What are International / Offshore funds?

Investors looking for geographical diversification in their portfolio can consider investing in international markets through International mutual funds which invest in equities of a region or country, or fixed income securities. There are basically 3 kinds of such funds in India at the moment:

  • “Hybrid International funds” allocate at least 65 per cent of their portfolios to domestic equities, and up to 35 per cent of their portfolios into international stocks.
  • ‘Feeder funds “ collect funds locally and deploy them internationally, completely into foreign stocks of a specific region
  • Thematic funds- Funds investing into sectoral themes like Gold Mining, Agriculture , Energy etc.


Investing in international mutual funds helps serve the purpose of diversification especially as you may get exposure to themes that do not exist in  India at the moment.

International funds invest in shares and stocks of companies outside the investor’s home country, giving excellent portfolio diversification and hedging risk by spreading it over a blend of geographies.

For instance, Principal Global Opportunities Fund, a locally managed international mutual fund, deploys all of its assets into Principal Global Investors Emerging Market Equity, a fund that predominantly invests into Greater China and the Latin Americas.
A properly selected International Fund can help balance out the risk in your portfolio by hedging you against a fall in the Rupee versus the Dollar.

If you’re a savvy investor with a keen understanding of how domestic and global equity markets work, you could consider a 10 per cent allocation to International Funds.
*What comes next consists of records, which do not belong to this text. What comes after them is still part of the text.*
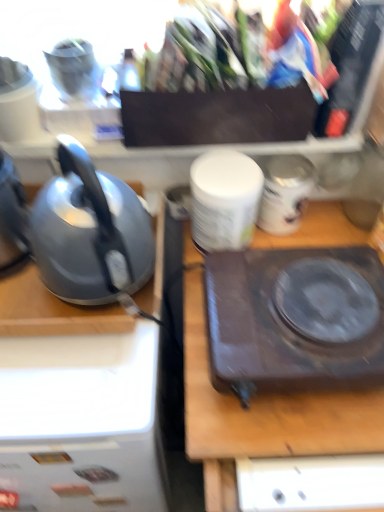 What do you see at coordinates (285, 192) in the screenshot? This screenshot has height=512, width=384. I see `white glossy jar at center` at bounding box center [285, 192].

You are a GUI agent. You are given a task and a screenshot of the screen. Output one action in this format:
    pyautogui.click(x=<x>, y=<y>)
    Task: Click on the white matte container at center
    This screenshot has width=384, height=512.
    Given the screenshot: What is the action you would take?
    pyautogui.click(x=224, y=199)

How far apart are brown matte electric stove at center and dark brown plastic hot plate at center?

A distance of 3.65 inches exists between brown matte electric stove at center and dark brown plastic hot plate at center.

Is point (261, 428) farther from viewer compared to point (319, 264)?

No, (261, 428) is in front of (319, 264).

Is brown matte electric stove at center next to dark brown plastic hot plate at center?

Absolutely, brown matte electric stove at center is next to and touching dark brown plastic hot plate at center.

Is brown matte electric stove at center aimed at dark brown plastic hot plate at center?

No, brown matte electric stove at center is not oriented towards dark brown plastic hot plate at center.

Looking at this image, from a real-world perspective, which is physically above, dark brown plastic hot plate at center or satin grey kettle at left?

From a 3D spatial view, satin grey kettle at left is above.

Which of these two, dark brown plastic hot plate at center or satin grey kettle at left, is smaller?

Smaller between the two is dark brown plastic hot plate at center.

Does dark brown plastic hot plate at center have a greater width compared to satin grey kettle at left?

Yes.

Is dark brown plastic hot plate at center facing towards satin grey kettle at left?

No, dark brown plastic hot plate at center is not facing towards satin grey kettle at left.

Which is behind, white glossy jar at center or white matte container at center?

white glossy jar at center is further away from the camera.

Considering the positions of point (259, 208) and point (218, 176), is point (259, 208) closer or farther from the camera than point (218, 176)?

Point (259, 208) is positioned farther from the camera compared to point (218, 176).

Would you say white glossy jar at center contains white matte container at center?

That's incorrect, white matte container at center is not inside white glossy jar at center.

From a real-world perspective, is white glossy jar at center physically below white matte container at center?

Yes, from a real-world perspective, white glossy jar at center is below white matte container at center.

From a real-world perspective, is white glossy jar at center over dark brown plastic hot plate at center?

Correct, in the physical world, white glossy jar at center is higher than dark brown plastic hot plate at center.

From the image's perspective, is white glossy jar at center on dark brown plastic hot plate at center?

Correct, white glossy jar at center appears higher than dark brown plastic hot plate at center in the image.

In the scene shown: Considering the relative sizes of white glossy jar at center and dark brown plastic hot plate at center in the image provided, is white glossy jar at center wider than dark brown plastic hot plate at center?

In fact, white glossy jar at center might be narrower than dark brown plastic hot plate at center.

Between white glossy jar at center and dark brown plastic hot plate at center, which one appears on the left side from the viewer's perspective?

dark brown plastic hot plate at center is more to the left.

From the image's perspective, which is above, white matte container at center or satin grey kettle at left?

white matte container at center, from the image's perspective.

Can you confirm if white matte container at center is smaller than satin grey kettle at left?

Correct, white matte container at center occupies less space than satin grey kettle at left.

Which is in front, point (215, 201) or point (86, 154)?

The point (215, 201) is closer.

Locate an element on the screen. Image resolution: width=384 pixels, height=512 pixels. kettle in front of the white matte container at center is located at coordinates (89, 232).

In the image, is satin grey kettle at left positioned in front of or behind dark brown plastic hot plate at center?

satin grey kettle at left is positioned closer to the viewer than dark brown plastic hot plate at center.

Is there a large distance between satin grey kettle at left and dark brown plastic hot plate at center?

No.

Identify the location of kitchen appliance below the satin grey kettle at left (from the image's perspective). The width and height of the screenshot is (384, 512). (296, 318).

From the image's perspective, who appears lower, satin grey kettle at left or dark brown plastic hot plate at center?

dark brown plastic hot plate at center.

Considering the relative sizes of dark brown plastic hot plate at center and white matte container at center in the image provided, is dark brown plastic hot plate at center shorter than white matte container at center?

Yes, dark brown plastic hot plate at center is shorter than white matte container at center.

Considering the positions of objects dark brown plastic hot plate at center and white matte container at center in the image provided, who is more to the left, dark brown plastic hot plate at center or white matte container at center?

Positioned to the left is white matte container at center.

Locate an element on the screen. kitchen appliance below the white matte container at center (from a real-world perspective) is located at coordinates (296, 318).

Is white matte container at center inside dark brown plastic hot plate at center?

No, white matte container at center is not a part of dark brown plastic hot plate at center.

Find the location of `kitchen appliance above the brown matte electric stove at center (from the image's perspective)`. kitchen appliance above the brown matte electric stove at center (from the image's perspective) is located at coordinates tap(296, 318).

Where is `kettle that appears in front of the dark brown plastic hot plate at center`? kettle that appears in front of the dark brown plastic hot plate at center is located at coordinates (89, 232).

Based on their spatial positions, is brown matte electric stove at center or white glossy jar at center further from satin grey kettle at left?

The object further to satin grey kettle at left is white glossy jar at center.

When comparing their distances from dark brown plastic hot plate at center, does white glossy jar at center or satin grey kettle at left seem closer?

satin grey kettle at left is closer to dark brown plastic hot plate at center.

From the image, which object appears to be farther from white glossy jar at center, dark brown plastic hot plate at center or white matte container at center?

The object further to white glossy jar at center is dark brown plastic hot plate at center.

From the image, which object appears to be farther from white matte container at center, brown matte electric stove at center or satin grey kettle at left?

Based on the image, satin grey kettle at left appears to be further to white matte container at center.

Considering their positions, is white glossy jar at center positioned closer to satin grey kettle at left than white matte container at center?

white matte container at center is positioned closer to the anchor satin grey kettle at left.

Looking at the image, which one is located further to white glossy jar at center, white matte container at center or dark brown plastic hot plate at center?

Based on the image, dark brown plastic hot plate at center appears to be further to white glossy jar at center.

Estimate the real-world distances between objects in this image. Which object is further from white glossy jar at center, dark brown plastic hot plate at center or satin grey kettle at left?

satin grey kettle at left is positioned further to the anchor white glossy jar at center.

Estimate the real-world distances between objects in this image. Which object is closer to white glossy jar at center, brown matte electric stove at center or satin grey kettle at left?

brown matte electric stove at center is positioned closer to the anchor white glossy jar at center.

The height and width of the screenshot is (512, 384). What are the coordinates of `kitchen appliance between white glossy jar at center and brown matte electric stove at center in the vertical direction` in the screenshot? It's located at [x=296, y=318].

Where is `tableware between satin grey kettle at left and dark brown plastic hot plate at center from left to right`? tableware between satin grey kettle at left and dark brown plastic hot plate at center from left to right is located at coordinates (224, 199).

The width and height of the screenshot is (384, 512). Identify the location of kitchen appliance located between satin grey kettle at left and brown matte electric stove at center in the left-right direction. (296, 318).

Locate an element on the screen. This screenshot has height=512, width=384. kitchen appliance between white matte container at center and brown matte electric stove at center vertically is located at coordinates (296, 318). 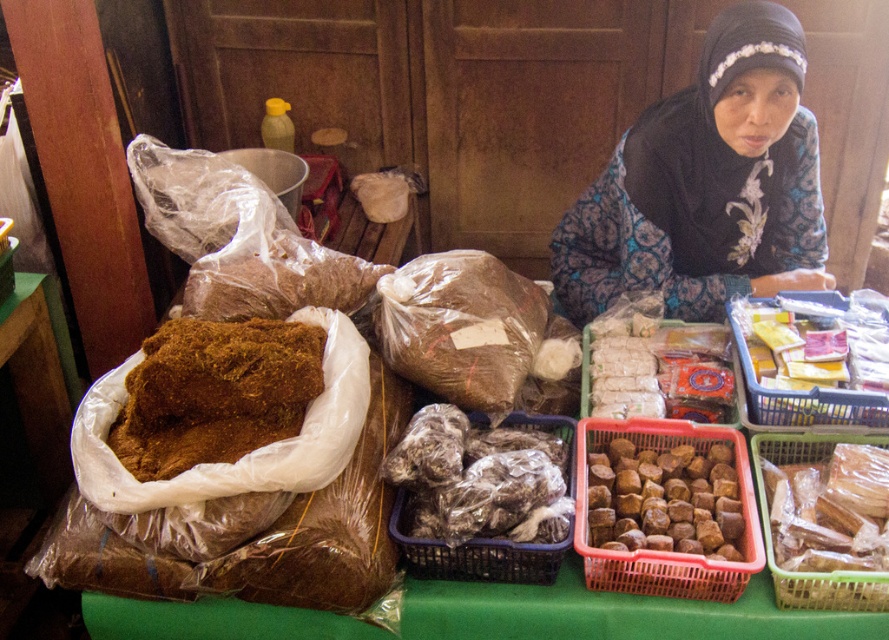 Question: Which of the following is the closest to the observer?

Choices:
 (A) translucent plastic basket at lower right
 (B) yellow paper at upper right
 (C) translucent plastic basket at center
 (D) brown crumbly food at left

Answer: (A)

Question: Observing the image, what is the correct spatial positioning of translucent plastic basket at lower right in reference to yellow paper at upper right?

Choices:
 (A) right
 (B) left

Answer: (B)

Question: Which is farther from the yellow paper at upper right?

Choices:
 (A) brown crumbly food at left
 (B) black batik hijab at upper center
 (C) white paper wrapped at center
 (D) translucent plastic basket at lower right

Answer: (A)

Question: Among these objects, which one is farthest from the camera?

Choices:
 (A) translucent plastic basket at lower right
 (B) brown crumbly food at left

Answer: (B)

Question: Does brown crumbly food at left appear on the right side of brown woven basket at center?

Choices:
 (A) no
 (B) yes

Answer: (A)

Question: Is brown woven basket at center closer to the viewer compared to yellow paper at upper right?

Choices:
 (A) no
 (B) yes

Answer: (B) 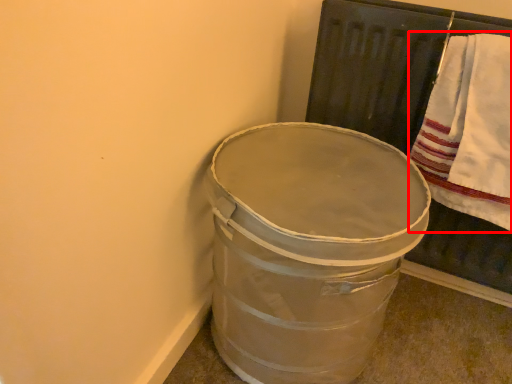 Question: From the image's perspective, considering the relative positions of bath towel (annotated by the red box) and waste container in the image provided, where is bath towel (annotated by the red box) located with respect to the staircase?

Choices:
 (A) below
 (B) above

Answer: (B) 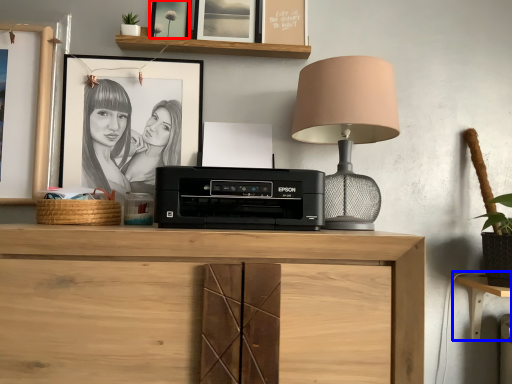 Question: Which of the following is the closest to the observer, picture frame (highlighted by a red box) or computer desk (highlighted by a blue box)?

Choices:
 (A) picture frame
 (B) computer desk

Answer: (B) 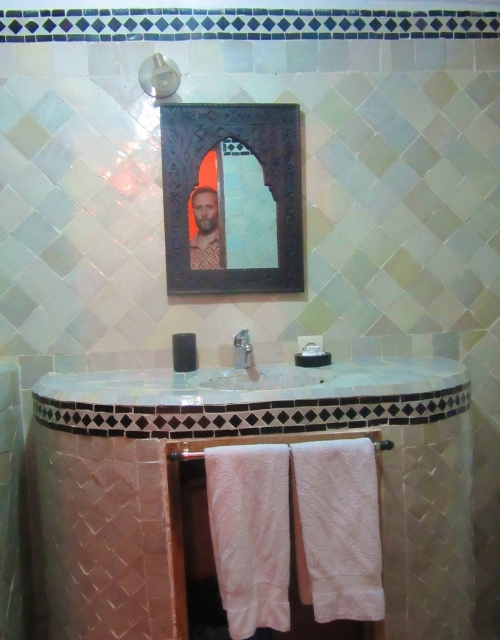 Question: Which of the following is the closest to the observer?

Choices:
 (A) white glossy sink at center
 (B) metallic silver shower head at upper center
 (C) dark wood mirror at upper center

Answer: (A)

Question: Among these points, which one is farthest from the camera?

Choices:
 (A) (269, 365)
 (B) (188, 449)
 (C) (242, 356)
 (D) (209, 228)

Answer: (A)

Question: Is dark wood mirror at upper center in front of wooden towel bar at center?

Choices:
 (A) no
 (B) yes

Answer: (A)

Question: Can you confirm if white glossy sink at center is smaller than patterned fabric man at center?

Choices:
 (A) yes
 (B) no

Answer: (B)

Question: Observing the image, what is the correct spatial positioning of white glossy sink at center in reference to metallic silver shower head at upper center?

Choices:
 (A) below
 (B) above

Answer: (A)

Question: Which object appears farthest from the camera in this image?

Choices:
 (A) dark wood mirror at upper center
 (B) metallic silver shower head at upper center
 (C) patterned fabric man at center
 (D) wooden towel bar at center

Answer: (C) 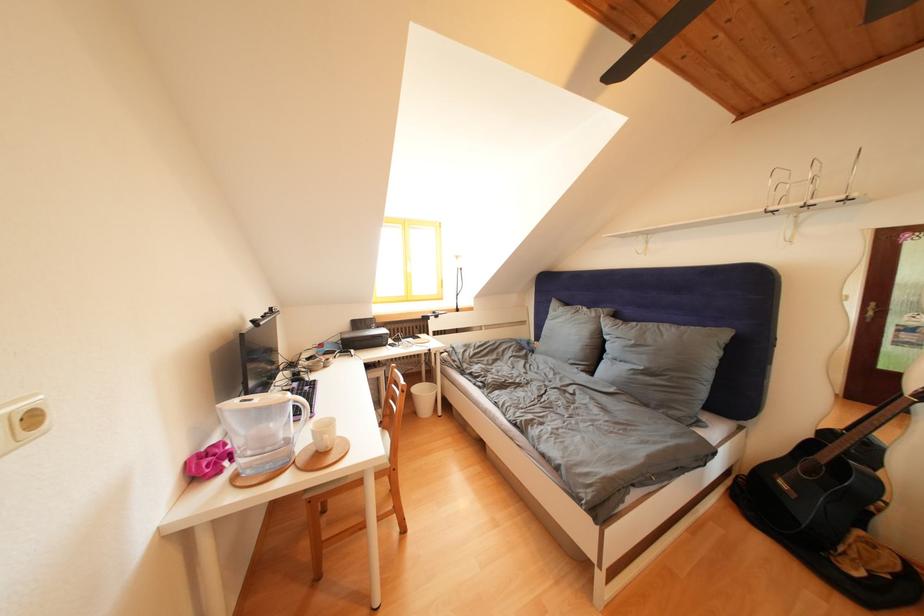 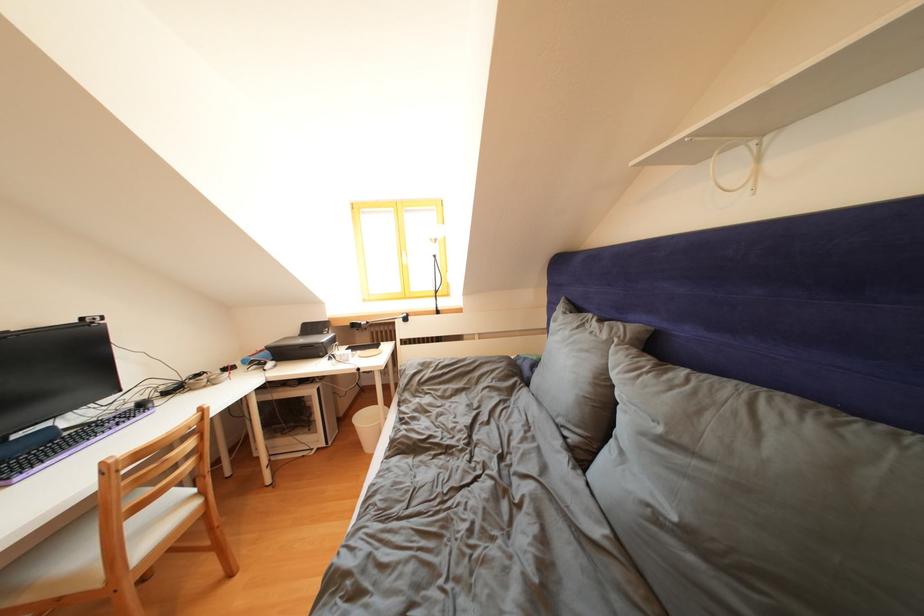 Where in the second image is the point corresponding to [367,330] from the first image?

(319, 333)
One of the risks associated with investing in international funds is currency risk. If rupee strengthens, then it erodes your returns vis-à-vis a pure domestic investment.

If you are investing into country or region-specific funds, then you could be exposed to specific country/geopolitical risks.

Another negative  is the unfavourable tax treatment for international equity funds- for tax purposes they are classified as non-equity, thus investors end up paying a capital gains tax which is higher compared to domestic equity funds.